How Do Oil Dispersants Work?
To help understand, consider your kitchen sink
While the world waits to see if a “top kill” operation can seal off the devastating Deepwater Horizon oil leak in the Gulf, the staggering proposition of dealing with the more than 11 million gallons of crude spilled to date remains. To combat the massive slick, BP’s primary weapon is chemical oil dispersant. The company has already used an unprecedented amount of dispersant—over 840,000 gallons—and is poised to deploy more.
So what exactly does oil dispersant do?
The good news, if there is any, is that crude oil in itself is largely biodegradable. It is made of dinosaurs, after all, and naturally occurring bacteria and other underwater microorganisms will feed on crude oil and break it down. The trouble (beyond the devastating effects of 11 million gallons) is that oil’s cohesive properties—the same qualities that make oil-coated measuring cups a pain to wash—mean a vast oil slick like the one currently blanketing the Gulf presents very little molecular surface area to the bacteria that would take it down.
The primary natural force behind the breakdown of a large oil slick is turbulence, dispersant or no. In a sink full of water, swishing that oily measuring cup vigorously gets more oil off than gently gliding it around. But if you add a bit of soap, the measuring-cup cleanup is even easier. Oil dispersant is that dish soap, lowering the tension between oil and water and allowing small droplets of oil to break away from the larger clumps.
Corexit, the dispersant BP is currently using, contains six chemicals. The exact recipe is a secret, according to Corexit’s manufacturer, Nalco, but it contains a surfactant and a solvent. Surfactants are long molecules that are hydrophilic (water-seeking) on one end and oleophilic (oil-seeking) on the other. One end grabs an oil molecule, the other, a water molecule. By reaching across the oil-water boundary, the surfactant lowers the tension that keeps the two substances separate.
A single blob of oil, mixed with dispersant, breaks up in a turbulent flow. The original glob is about a millimeter across. The video comes from a study in the February issue of Physical Review Letters, and appears courtesy of the researchers, Balaji Gopalan and Joseph Katz.
Smaller, dispersed droplets are less threatening for two reasons: they present more surface area to the water, so ocean bacteria can degrade the oil faster; plus, the small droplets are much slower to rise to the surface, keeping the oil at sea instead of in coastal wetlands and giving the bacteria more time to do their magic.
But natural turbulence is key: in calm water, the dispersant won’t help much, just as the measuring cup resting at the bottom of the soapy sink won’t clean itself. So in tranquil waters, cleanup crews must turn to other methods, like absorbent booms and controlled burns. Those techniques are being used along the shore. Most of the Gulf of Mexico isn’t particularly calm at the moment—hurricane season begins on June 1, after all—so for the time being, dispersants are the better choice away from shore.
After the dispersant is applied, the tiny droplets of oil follow the water currents in underwater plumes. Keeping that oil away from coastal wetlands is good, but what about ocean life that’s further afield, like corals and oysters? BP and the National Oceanic and Atmospheric Administration are monitoring the offshore conditions, which is the best they can do right now.
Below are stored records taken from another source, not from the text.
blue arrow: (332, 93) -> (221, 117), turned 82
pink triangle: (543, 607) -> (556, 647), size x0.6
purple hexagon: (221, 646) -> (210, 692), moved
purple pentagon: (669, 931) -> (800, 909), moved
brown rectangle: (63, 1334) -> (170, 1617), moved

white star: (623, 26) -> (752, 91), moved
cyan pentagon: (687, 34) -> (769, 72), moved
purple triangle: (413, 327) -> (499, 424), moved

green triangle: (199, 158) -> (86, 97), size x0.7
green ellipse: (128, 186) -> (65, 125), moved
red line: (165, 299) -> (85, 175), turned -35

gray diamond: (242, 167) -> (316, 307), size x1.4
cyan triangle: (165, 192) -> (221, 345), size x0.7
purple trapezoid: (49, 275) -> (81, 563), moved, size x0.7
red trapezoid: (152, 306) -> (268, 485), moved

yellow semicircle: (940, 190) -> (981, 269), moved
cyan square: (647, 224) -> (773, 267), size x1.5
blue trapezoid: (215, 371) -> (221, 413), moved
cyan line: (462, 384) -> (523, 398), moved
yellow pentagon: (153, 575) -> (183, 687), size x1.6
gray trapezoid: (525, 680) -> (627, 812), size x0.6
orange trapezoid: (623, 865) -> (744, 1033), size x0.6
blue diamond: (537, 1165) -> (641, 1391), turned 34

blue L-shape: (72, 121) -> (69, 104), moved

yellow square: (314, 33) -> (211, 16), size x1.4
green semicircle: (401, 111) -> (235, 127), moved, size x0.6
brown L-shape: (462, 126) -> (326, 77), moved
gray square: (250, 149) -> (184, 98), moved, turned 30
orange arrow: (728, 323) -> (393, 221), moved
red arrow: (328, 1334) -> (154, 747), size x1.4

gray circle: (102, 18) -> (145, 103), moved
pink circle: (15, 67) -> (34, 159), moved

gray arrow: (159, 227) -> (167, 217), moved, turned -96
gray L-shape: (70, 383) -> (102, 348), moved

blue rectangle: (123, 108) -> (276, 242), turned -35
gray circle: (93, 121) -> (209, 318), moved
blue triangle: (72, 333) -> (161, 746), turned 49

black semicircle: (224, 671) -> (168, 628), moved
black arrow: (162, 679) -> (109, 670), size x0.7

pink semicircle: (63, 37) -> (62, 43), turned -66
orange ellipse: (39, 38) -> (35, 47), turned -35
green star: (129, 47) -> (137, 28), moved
Dispersants have never been applied on this scale, leaving environmental scientists guessing about the consequences. Corexit may have caused seven cleanup workers to be admitted to the hospital with shortness of breath and nausea. Last week, the EPA requested that BP switch dispersants because of toxicity issues, though BP responded that Corexit was not as harmful as the EPA claimed. As of this writing, BP is compromising by using Corexit only under water, rather than on the surface. The underwater application means the dispersant can be used at a lower concentration, in a oil-to-dispersant ratio of 50-to-1.
Besides the issues surrounding Corexit itself, environmental scientists also don’t know what the long-term effects of dispersed oil will be. BP and NOAA are monitoring the dispersed oil closely. In the meantime, they have their fingers crossed that the dispersant at least prevents the oil from washing ashore, where it mucks up delicate coastal ecosystems. “It’s the lesser of all the evils,” said Nancy Kinner, co-director of the Coastal Response Research Center, speaking by phone from the New Orleans airport.
No solution is ideal, and at the moment, environmental scientists think dispersants are the best option. Kinner just finished two days at a meeting of government officials and scientists from the EPA, the NOAA, the Coast Guard, and researchers from Canada and Norway. Among the 50 or so assembled there, she said, the strong consensus was that for this oil spill, underwater dispersants are the right choice. “It’s the tool in the toolbox that has to be used to keep the oil out of the sensitive wetlands and out of the near-shore coastal habitats,” she said.